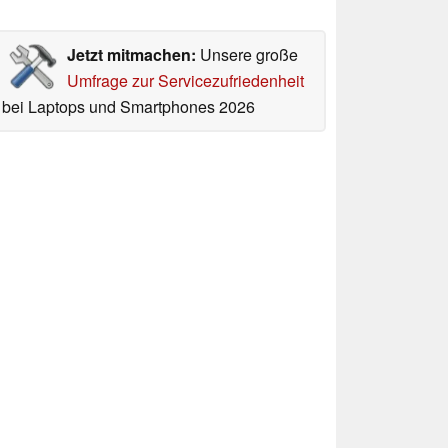
Jetzt mitmachen:
Unsere große
Umfrage zur Servicezufriedenheit
bei Laptops und Smartphones 2026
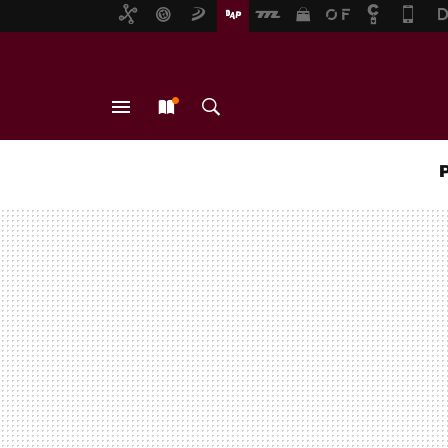
MENÚ
NUEVO
BUSCAR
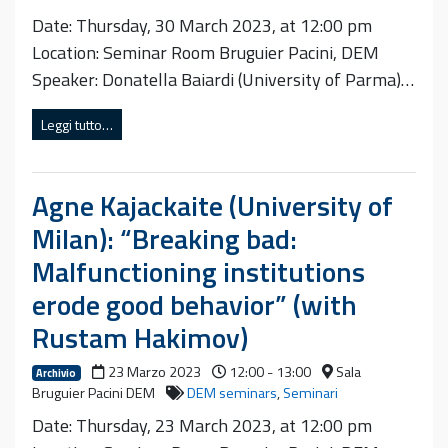
Date: Thursday, 30 March 2023, at 12:00 pm
Location: Seminar Room Bruguier Pacini, DEM
Speaker: Donatella Baiardi (University of Parma)…
Leggi tutto…
Agne Kajackaite (University of
Milan): “Breaking bad:
Malfunctioning institutions
erode good behavior” (with
Rustam Hakimov)
23 Marzo 2023
12:00 - 13:00
Sala
Archivio
Bruguier Pacini DEM
DEM seminars
,
Seminari
Date: Thursday, 23 March 2023, at 12:00 pm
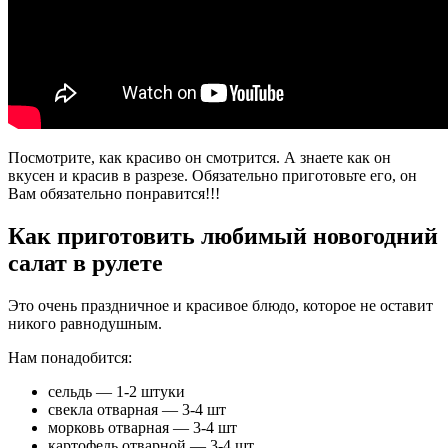
Посмотрите, как красиво он смотрится. А знаете как он
вкусен и красив в разрезе. Обязательно приготовьте его, он
Вам обязательно понравится!!!
Как приготовить любимый новогодний
салат в рулете
Это очень праздничное и красивое блюдо, которое не оставит
никого равнодушным.
Нам понадобится:
сельдь — 1-2 штуки
свекла отварная — 3-4 шт
морковь отварная — 3-4 шт
картофель отварной — 3-4 шт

※

» **To do**: Copy all the material exactly; omit images.

» **Solution**:
Jetzt mitmachen:
Unsere große
Umfrage zur Servicezufriedenheit
bei Laptops und Smartphones 2026
MENÚ
NUEVO
BUSCAR
Date: Thursday, 30 March 2023, at 12:00 pm
Location: Seminar Room Bruguier Pacini, DEM
Speaker: Donatella Baiardi (University of Parma)…
Leggi tutto…
Agne Kajackaite (University of
Milan): “Breaking bad:
Malfunctioning institutions
erode good behavior” (with
Rustam Hakimov)
23 Marzo 2023
12:00 - 13:00
Sala
Archivio
Bruguier Pacini DEM
DEM seminars
,
Seminari
Date: Thursday, 23 March 2023, at 12:00 pm
Посмотрите, как красиво он смотрится. А знаете как он
вкусен и красив в разрезе. Обязательно приготовьте его, он
Вам обязательно понравится!!!
Как приготовить любимый новогодний
салат в рулете
Это очень праздничное и красивое блюдо, которое не оставит
никого равнодушным.
Нам понадобится:
сельдь — 1-2 штуки
свекла отварная — 3-4 шт
морковь отварная — 3-4 шт
картофель отварной — 3-4 шт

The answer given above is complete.